Britain’s consumer-led recovery is being driven by unsustainable levels of borrowing, one of the retail sector’s highest profile bosses has warned.
Lord Wolfson, chief executive of high street stalwart Next, also pointed to the potential “shock” from higher interest rates as he unveiled a double-digit rise in the fashion chain’s profits, putting it on track to overtake Marks & Spencer.
Wolfson, a prominent supporter of the Conservative Party, said: “Whilst the economy is getting better, we need to recognise that last year’s growth was driven very much by credit and that can’t go on forever.
“Until we see significant increase in the supply side of the economy – profitable investment and improved productivity – we cannot bank on a return to sustained growth.”
Recent official data and business surveys have pointed to an improving outlook for consumer spending, which underpins a huge slice of gross domestic product, though some retailers remain cautious.
Wolfson said he was encouraged by recent data showing little or no decline in real earnings. But he expressed concern at the prospect of an interest rate hike, which may come as soon as the first quarter of 2015, dampening the consumer economy.
“My big concern, particularly in the south-east [of England] where people have borrowed a lot of money on their homes, is that people have got used to very low interest rates and any rise will come as something of a shock,” he said.
The group, with more than 500 stores in Britain and Ireland and almost 200 overseas, posted an 11.8 per cent rise in full-year profits to £695 million – putting it on course to overtake M&S for the first time in its history.

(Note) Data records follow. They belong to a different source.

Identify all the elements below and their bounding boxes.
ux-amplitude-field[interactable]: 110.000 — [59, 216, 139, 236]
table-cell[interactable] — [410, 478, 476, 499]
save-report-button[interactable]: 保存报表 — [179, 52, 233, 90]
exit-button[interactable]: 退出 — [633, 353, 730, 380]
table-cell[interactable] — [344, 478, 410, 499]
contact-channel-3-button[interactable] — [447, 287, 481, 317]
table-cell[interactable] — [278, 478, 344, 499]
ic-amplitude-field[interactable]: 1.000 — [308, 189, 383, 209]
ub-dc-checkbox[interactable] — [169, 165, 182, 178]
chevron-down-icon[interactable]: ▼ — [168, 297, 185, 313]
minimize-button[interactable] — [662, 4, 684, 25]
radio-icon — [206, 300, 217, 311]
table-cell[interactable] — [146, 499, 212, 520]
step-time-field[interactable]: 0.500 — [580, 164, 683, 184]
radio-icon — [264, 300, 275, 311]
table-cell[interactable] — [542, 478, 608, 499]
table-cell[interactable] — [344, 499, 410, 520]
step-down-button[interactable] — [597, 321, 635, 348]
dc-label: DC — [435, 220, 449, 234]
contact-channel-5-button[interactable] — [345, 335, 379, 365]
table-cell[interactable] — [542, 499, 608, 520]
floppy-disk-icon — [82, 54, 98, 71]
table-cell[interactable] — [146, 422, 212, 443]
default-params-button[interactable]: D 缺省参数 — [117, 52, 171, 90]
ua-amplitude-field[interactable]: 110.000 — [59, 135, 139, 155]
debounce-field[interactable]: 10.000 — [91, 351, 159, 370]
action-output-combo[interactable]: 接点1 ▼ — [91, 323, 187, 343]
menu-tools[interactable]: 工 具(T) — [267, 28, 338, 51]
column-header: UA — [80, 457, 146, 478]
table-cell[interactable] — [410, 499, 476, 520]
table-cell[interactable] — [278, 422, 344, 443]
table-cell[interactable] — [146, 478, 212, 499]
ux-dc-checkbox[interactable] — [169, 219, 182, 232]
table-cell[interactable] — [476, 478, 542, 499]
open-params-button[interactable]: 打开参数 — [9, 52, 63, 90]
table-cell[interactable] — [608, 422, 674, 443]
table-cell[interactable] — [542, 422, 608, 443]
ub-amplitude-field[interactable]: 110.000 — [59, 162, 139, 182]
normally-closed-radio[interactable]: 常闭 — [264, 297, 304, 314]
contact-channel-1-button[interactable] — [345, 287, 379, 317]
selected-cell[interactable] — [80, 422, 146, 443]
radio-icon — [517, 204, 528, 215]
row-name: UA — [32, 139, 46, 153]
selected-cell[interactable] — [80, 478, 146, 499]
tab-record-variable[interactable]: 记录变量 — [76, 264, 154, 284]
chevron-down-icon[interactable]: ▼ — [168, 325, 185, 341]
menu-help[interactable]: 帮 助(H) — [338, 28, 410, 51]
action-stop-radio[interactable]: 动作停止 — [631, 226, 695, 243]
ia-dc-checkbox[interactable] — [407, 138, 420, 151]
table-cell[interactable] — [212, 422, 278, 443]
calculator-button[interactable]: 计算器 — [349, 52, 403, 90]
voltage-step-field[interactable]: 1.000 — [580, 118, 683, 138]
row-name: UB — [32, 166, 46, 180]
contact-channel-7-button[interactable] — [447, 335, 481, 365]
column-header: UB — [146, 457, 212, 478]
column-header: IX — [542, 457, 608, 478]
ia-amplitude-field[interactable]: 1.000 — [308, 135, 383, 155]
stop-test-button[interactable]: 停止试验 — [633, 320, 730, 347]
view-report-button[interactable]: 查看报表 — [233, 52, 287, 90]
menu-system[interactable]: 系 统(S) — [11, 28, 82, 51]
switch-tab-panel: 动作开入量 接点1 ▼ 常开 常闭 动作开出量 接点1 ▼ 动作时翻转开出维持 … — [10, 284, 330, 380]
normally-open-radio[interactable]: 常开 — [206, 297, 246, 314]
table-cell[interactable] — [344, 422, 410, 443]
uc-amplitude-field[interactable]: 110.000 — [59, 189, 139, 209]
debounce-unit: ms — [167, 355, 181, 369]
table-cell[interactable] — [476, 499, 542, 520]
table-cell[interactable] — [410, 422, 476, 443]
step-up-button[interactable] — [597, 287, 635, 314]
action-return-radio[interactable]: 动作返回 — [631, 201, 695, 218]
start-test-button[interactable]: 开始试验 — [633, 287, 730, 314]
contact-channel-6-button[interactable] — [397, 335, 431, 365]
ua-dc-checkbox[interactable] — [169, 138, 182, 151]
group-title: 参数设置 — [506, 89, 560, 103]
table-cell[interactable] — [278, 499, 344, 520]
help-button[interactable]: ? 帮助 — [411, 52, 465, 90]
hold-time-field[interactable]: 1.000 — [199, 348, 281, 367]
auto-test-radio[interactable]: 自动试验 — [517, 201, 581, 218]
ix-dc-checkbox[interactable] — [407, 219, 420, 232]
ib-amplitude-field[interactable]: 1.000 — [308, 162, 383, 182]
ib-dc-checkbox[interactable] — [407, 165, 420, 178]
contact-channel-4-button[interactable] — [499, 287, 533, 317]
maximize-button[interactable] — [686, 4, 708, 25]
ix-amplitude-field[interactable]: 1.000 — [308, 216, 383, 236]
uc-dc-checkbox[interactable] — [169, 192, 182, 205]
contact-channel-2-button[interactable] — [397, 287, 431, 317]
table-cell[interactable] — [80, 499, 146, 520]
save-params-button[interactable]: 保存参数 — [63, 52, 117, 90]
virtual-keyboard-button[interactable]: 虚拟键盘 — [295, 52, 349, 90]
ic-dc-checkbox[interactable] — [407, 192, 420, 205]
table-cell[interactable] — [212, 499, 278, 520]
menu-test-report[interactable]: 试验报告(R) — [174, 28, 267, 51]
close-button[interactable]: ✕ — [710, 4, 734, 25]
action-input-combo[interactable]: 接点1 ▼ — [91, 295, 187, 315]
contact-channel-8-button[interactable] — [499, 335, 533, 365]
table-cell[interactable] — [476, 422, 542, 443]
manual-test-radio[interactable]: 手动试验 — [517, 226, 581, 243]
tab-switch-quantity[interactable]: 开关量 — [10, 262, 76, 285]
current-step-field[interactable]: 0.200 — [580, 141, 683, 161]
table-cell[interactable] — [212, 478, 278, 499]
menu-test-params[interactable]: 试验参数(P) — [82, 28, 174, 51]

The milestone performance comes after impressive Christmas trading, which helped sales across its Next Directory catalogue and online division leap 12.4 per cent while its stores notched up growth of 1.7 per cent.

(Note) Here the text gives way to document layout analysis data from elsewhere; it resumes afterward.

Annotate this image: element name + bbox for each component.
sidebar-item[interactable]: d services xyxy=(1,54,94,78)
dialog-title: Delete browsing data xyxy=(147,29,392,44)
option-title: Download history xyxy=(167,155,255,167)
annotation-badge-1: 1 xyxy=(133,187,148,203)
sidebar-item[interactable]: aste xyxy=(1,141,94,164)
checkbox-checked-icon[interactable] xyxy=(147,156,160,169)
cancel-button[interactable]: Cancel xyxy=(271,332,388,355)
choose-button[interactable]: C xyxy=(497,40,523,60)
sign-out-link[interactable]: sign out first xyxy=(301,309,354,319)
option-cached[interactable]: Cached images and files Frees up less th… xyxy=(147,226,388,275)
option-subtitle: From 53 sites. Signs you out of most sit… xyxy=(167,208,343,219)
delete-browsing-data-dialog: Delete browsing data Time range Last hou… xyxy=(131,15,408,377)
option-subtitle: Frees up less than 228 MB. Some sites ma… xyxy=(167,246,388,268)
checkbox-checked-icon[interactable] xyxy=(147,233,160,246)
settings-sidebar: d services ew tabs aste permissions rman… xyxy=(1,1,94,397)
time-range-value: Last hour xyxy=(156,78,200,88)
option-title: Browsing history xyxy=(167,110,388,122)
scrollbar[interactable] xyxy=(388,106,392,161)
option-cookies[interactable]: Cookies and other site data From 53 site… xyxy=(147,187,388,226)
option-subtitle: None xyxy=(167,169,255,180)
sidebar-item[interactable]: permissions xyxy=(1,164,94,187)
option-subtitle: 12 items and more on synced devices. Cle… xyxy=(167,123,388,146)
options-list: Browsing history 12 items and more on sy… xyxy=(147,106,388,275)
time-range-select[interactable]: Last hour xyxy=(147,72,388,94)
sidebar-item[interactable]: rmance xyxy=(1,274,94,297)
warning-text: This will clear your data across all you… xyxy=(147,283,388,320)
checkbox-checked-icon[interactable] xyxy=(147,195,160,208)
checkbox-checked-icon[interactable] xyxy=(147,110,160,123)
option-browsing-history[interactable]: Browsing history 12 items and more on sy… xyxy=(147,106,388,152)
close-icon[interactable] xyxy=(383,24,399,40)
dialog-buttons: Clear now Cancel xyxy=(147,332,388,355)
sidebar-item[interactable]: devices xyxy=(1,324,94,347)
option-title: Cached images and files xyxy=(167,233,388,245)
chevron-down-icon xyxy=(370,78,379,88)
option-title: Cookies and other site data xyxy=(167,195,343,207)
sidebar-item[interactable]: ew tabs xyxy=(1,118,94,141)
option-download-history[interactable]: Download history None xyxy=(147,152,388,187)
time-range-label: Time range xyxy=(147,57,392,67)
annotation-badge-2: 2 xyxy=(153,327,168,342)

The firm is now likely to make more money than high street rival M&S for the first time since it launched in 1982, with M&S predicted to see its underlying pre-tax profits fall to around £628m.
Next is expecting profit growth over the course of the current year of between 5 per cent and 11 per cent, which would take its earnings haul to as much as £770m.

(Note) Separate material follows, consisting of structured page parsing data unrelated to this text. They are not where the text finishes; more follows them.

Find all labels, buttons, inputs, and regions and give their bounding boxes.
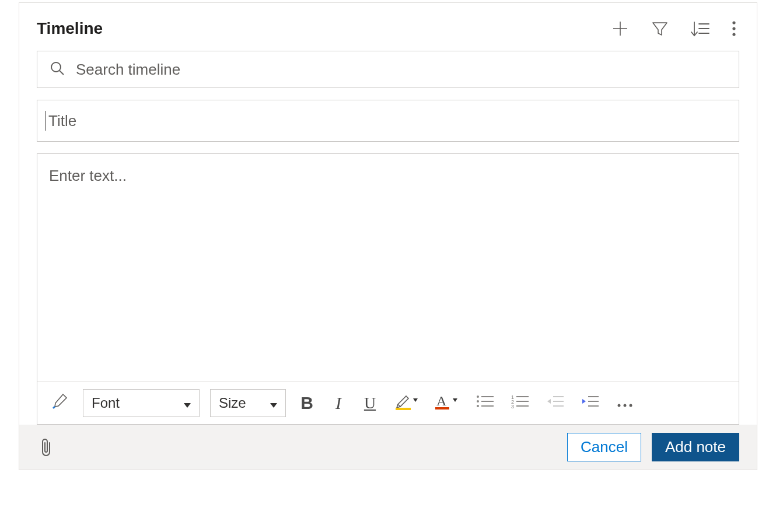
svg-point-14 (477, 396, 479, 398)
cancel-button[interactable]: Cancel (567, 433, 641, 461)
note-title-input[interactable] (47, 111, 730, 131)
plus-icon (611, 19, 630, 38)
funnel-icon (651, 19, 669, 38)
svg-text:A: A (436, 393, 447, 408)
caret-down-icon (270, 395, 277, 411)
italic-icon: I (335, 393, 341, 413)
svg-point-18 (477, 405, 479, 407)
outdent-icon (546, 394, 564, 412)
italic-button[interactable]: I (328, 391, 349, 415)
header-actions (609, 17, 739, 40)
paperclip-icon (39, 437, 53, 458)
svg-point-9 (51, 62, 61, 72)
font-select[interactable]: Font (83, 389, 200, 417)
page-title: Timeline (37, 19, 609, 38)
svg-point-33 (624, 404, 627, 407)
numbered-list-icon: 1 2 3 (511, 394, 529, 412)
paintbrush-icon (51, 393, 69, 414)
svg-point-8 (732, 33, 735, 36)
add-button[interactable] (609, 17, 632, 40)
search-input[interactable] (75, 60, 727, 79)
sort-icon (690, 19, 710, 38)
note-editor: Enter text... Font Size (37, 153, 739, 425)
svg-point-16 (477, 400, 479, 402)
timeline-panel: Timeline (19, 2, 757, 470)
text-cursor (46, 111, 46, 131)
timeline-header: Timeline (19, 3, 757, 51)
rich-text-toolbar: Font Size B I U (37, 382, 739, 424)
svg-line-10 (60, 71, 64, 75)
more-vertical-icon (731, 19, 737, 38)
note-footer: Cancel Add note (19, 425, 757, 470)
search-icon (49, 60, 65, 79)
bold-icon: B (300, 393, 313, 413)
caret-down-icon (184, 395, 191, 411)
underline-button[interactable]: U (359, 391, 380, 415)
highlight-icon (394, 393, 418, 414)
size-select[interactable]: Size (210, 389, 286, 417)
more-horizontal-icon (616, 394, 634, 412)
bullet-list-icon (476, 394, 494, 412)
search-box[interactable] (37, 51, 739, 88)
format-painter-button[interactable] (48, 390, 72, 416)
toolbar-more-button[interactable] (613, 391, 637, 415)
font-color-button[interactable]: A (432, 390, 462, 416)
svg-rect-13 (435, 407, 449, 410)
svg-point-7 (732, 27, 735, 30)
size-select-label: Size (219, 395, 246, 411)
attach-button[interactable] (37, 435, 55, 460)
svg-point-34 (630, 404, 632, 407)
filter-button[interactable] (648, 17, 672, 40)
outdent-button[interactable] (543, 391, 567, 415)
numbered-list-button[interactable]: 1 2 3 (508, 391, 532, 415)
svg-text:3: 3 (511, 404, 514, 408)
sort-button[interactable] (688, 17, 712, 40)
svg-point-6 (732, 21, 735, 24)
add-note-button[interactable]: Add note (652, 433, 739, 461)
highlight-color-button[interactable] (391, 390, 421, 416)
svg-rect-11 (396, 408, 411, 410)
indent-icon (581, 394, 599, 412)
note-body-input[interactable]: Enter text... (37, 154, 739, 382)
note-title-box[interactable] (37, 100, 739, 142)
svg-point-32 (618, 404, 621, 407)
bullet-list-button[interactable] (473, 391, 497, 415)
underline-icon: U (364, 394, 376, 412)
indent-button[interactable] (578, 391, 602, 415)
font-select-label: Font (92, 395, 120, 411)
bold-button[interactable]: B (296, 391, 317, 415)
font-color-icon: A (435, 393, 459, 414)
more-button[interactable] (729, 17, 739, 40)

But the group added a note of caution, telling investors: “The consumer economy has steadily improved over the last year.
“However, conditions are likely to remain far from buoyant and there are real risks to the sustainability of the recovery.”
Next is increasing its full-year dividend by 23 per cent to 129p, in addition to special payout of 50p made in February. It has also announced a further special dividend of 50p, which will be paid in May.